Updated: January 25, 2021
As this is an evolving situation, we will provide updated information as it becomes available.
In December 2020, the first COVID-19 Vaccines were made available in NJ. New Jersey's vaccination plan includes phased distribution ensuring that health care workers, essential workers and at risk populations receive their vaccine prior to the general population.

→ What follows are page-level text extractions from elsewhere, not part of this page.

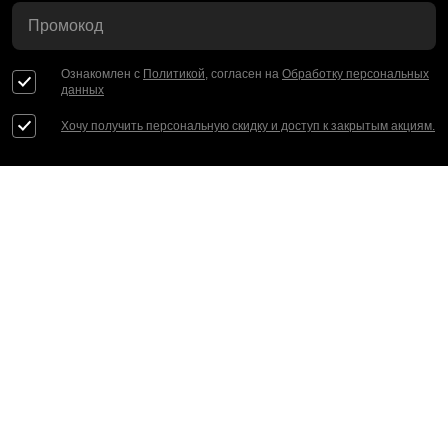
Промокод
Ознакомлен с
Политикой
, согласен на
Обработку персональных
данных
Хочу получить персональную скидку и доступ к закрытым акциям.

As of January 14, 2021 vaccines are available to those residents in the following categories:
- Paid and unpaid persons serving in health care settings who have the potential for direct or indirect exposure to patients or infectious materials and long-term care residents and staff;
- Sworn police and fire personnel;
- Residents 65 and older;
- Residents between the ages of 16-64 with medical conditions, as defined by CDC, that increase the risk of severe illness from the virus
As of January 15, 2021 more than 4,000,000 New Jerseyans are eligible to receive the vaccine. However, NJ is only receiving a little more than 100,000 doses of vaccine per week. Obviously this means it will be some time before appointments will be available for many residents, even if you are currently eligible.
All New Jersey Residents may now pre-register on the NJ COVID-19 Vaccination Portal. The portal questionnaire will determine your current eligibility. If you are determined to be in a phase not currently eligible for scheduling, you will be alerted via email when your phase may begin to schedule an appointment through the portal.
The Borough of Oakland is not currently a COVID-19 vaccination site. Bergen County's primary vaccination site will be located at Bergen New Bridge Medical Center. We anticipate additional vaccination sites, such as pharmacies and other medical facilities, becoming available in the coming weeks and months. More information about vaccination resources in Bergen County are available on the county website.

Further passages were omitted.